How do you manage the Ripple effect in your sales?

Tuesday, September 3, 2019

Save to My Library

Welcome back to the real world! Labor Day has come and gone. The kids are back in school. Summer is over. I’m in my JetBlue office heading back to the Left Coast office.

Just FYI, between now and the end of the year you have two primary tasks.

1. Finish the year strong.

2. Prepare for Q1 to get your year off to a strong start.

Summer can be a little slow. It’s easy to get lulled into a little bit of complacency.


Think about a first call with a potential prospect.

What you do in that sales interaction with the buyer will have an impact on everything you do that follows.

So, the question for you is whether the impact of that first call is positive or negative.

If you do something that has a negative impact on the prospect, then the ripple effect from that puts you at a competitive disadvantage going forward.

Something as simple as how you greet a prospect on the first call can put you at a competitive disadvantage that you’ll never recover from.

This is not an issue for just first calls. A negative ripple effect can emanate from any sales touch at any stage of your sales process.

It’s mostly about you.

Because once another person forms a perception of you, it is extremely hard to change it.

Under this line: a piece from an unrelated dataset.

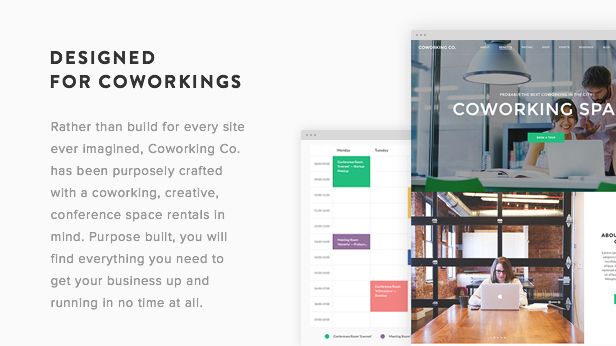 I want to click on lights, so click(496, 67), click(524, 212), click(533, 200), click(511, 195), click(452, 201). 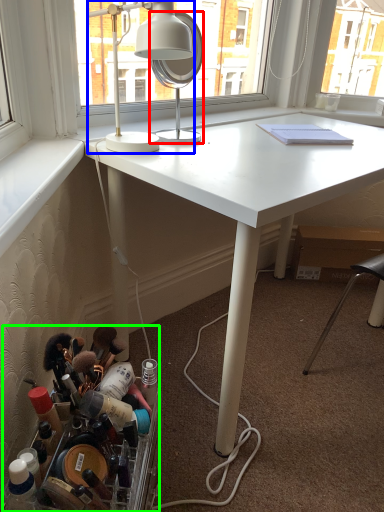 Question: Estimate the real-world distances between objects in this image. Which object is farther from mirror (highlighted by a red box), lamp (highlighted by a blue box) or toiletry (highlighted by a green box)?

Choices:
 (A) lamp
 (B) toiletry

Answer: (B) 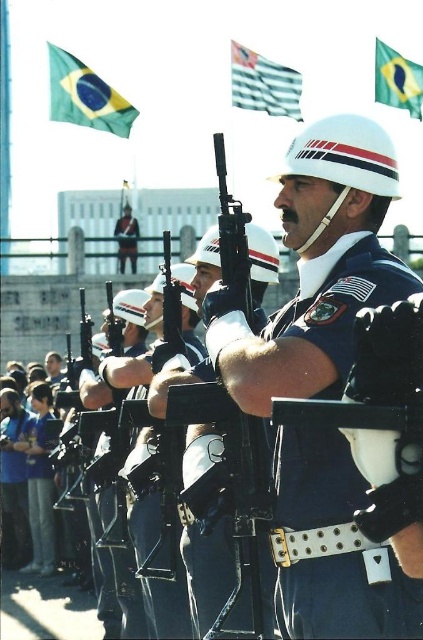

In my book Amp Up Your Sales, I wrote about research into the science of perceptions.

Scientists have found that perceptions are very sticky. And, that once people have formed their perception of another person, even if that perception is based on demonstrably false information, they will be reluctant to change their minds.

Obviously, this works in either direction.

We’ve all known sellers who manage to ingratiate themselves into the buyer’s favor on the first call but are otherwise empty suits. And they sometimes manage to hang on and win deals. But that’s rare.

How do you avoid creating negative perceptions?

Be thoughtful and conscious about the words you use and the actions you take at all times.

Prepare for every sales interaction as if it were the most meaningful event of your career. This means you have to bring your “A game” to each and every sales touch; no matter how small or large (whether it’s an email, phone call, video call or voice mail.)

Be human. The odds of creating a negative perception in the mind of the buyer multiply exponentially if you robotically sell on auto-pilot.